South Korea has a history of punishing and pardoning corrupt leaders, especially after regime change.

A poll by Gallup Korea last month showed that 48 per cent of respondents opposed granting amnesty to Park and her predecessor Lee Myung-bak, who is also jailed for corruption. Only 44 per cent supported the move.

Friday’s decision came as a surprise, as reports had said the two former presidents were “unlikely” to be included in a list of New Year’s special pardons reviewed by the Justice Ministry earlier this week.

Experts say Park’s pardon might work to sway public sentiment towards Mr Moon and help the ruling Democratic Party’s (DP) presidential candidate Lee Jae-myungwin votes in conservative strongholds that are loyal to Park and her father – former president Park Chung-hee, whose economic policies lifted South Korea out of poverty in the 1970s.
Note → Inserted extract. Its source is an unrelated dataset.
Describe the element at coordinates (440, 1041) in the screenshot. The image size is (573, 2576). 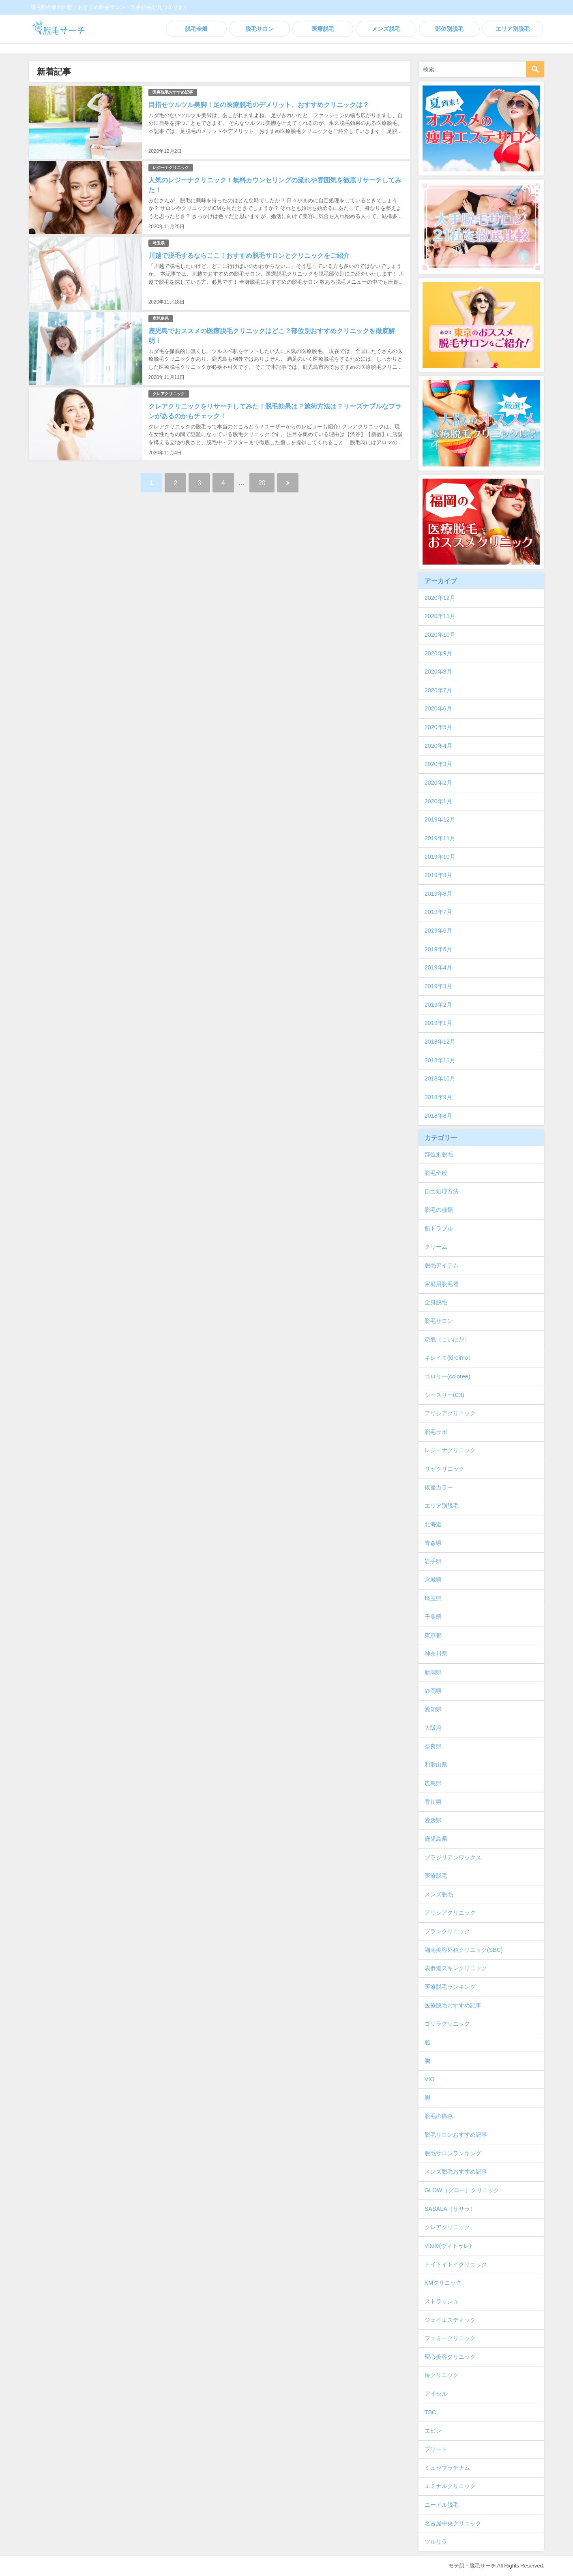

Asia specialist Sean King from New York-based consulting firm Park Strategies said Park’s pardon was a “crafty, shrewd move” by Mr Moon.

Mr King noted Park was thrown behind bars by prosecutor-turned-presidential candidate Yoon Suk-yeol from the main opposition, the conservative People Power Party (PPP). Park had contested for the presidency on a conservative ticket.

“By pardoning Park, Moon Jae-in tries to appear magnanimous while hoping to turn the (PPP) against itself,” Mr King told The Straits Times. “Will Park’s hardcore supporters really want to get behind the man who helped put her in jail?”

Political science professor Kim Jae-chun of Sogang University said Park’s pardon was a “very meticulous political calculation” that could work in the DP’s favour in the upcoming presidential elections due in March next year. The DP’s candidate Mr Lee is neck and neck with the PPP’s Mr Yoon in the polls.

South Korean presidential candidates Lee Jae-myung (left) and Yoon Suk-yeol are neck and neck in the polls. PHOTOS: AFP, REUTERS

Mr Yoon has said he welcomes Park’s pardon, while Mr Lee, who had opposed the move, said he respects the President’s decision.

Prof Kim noted that Park had been in jail for four years and eight months – seven months longer than her short-lived term – and median voters are starting to feel the Moon administration is too harsh on Park.

He added that Park has a group of hardcore conservative supporters who “don’t like Yoon Suk-yeol very much and may launch a campaign against him”.

“There’s this latent dissatisfaction against Yoon as a conservative candidate,” said Prof Kim.

“He himself said he considered joining the Democratic Party but he wanted to change the regime so he had no choice but to join the PPP. So if Park speaks out against him, that would work to the Democratic Party’s advantage.”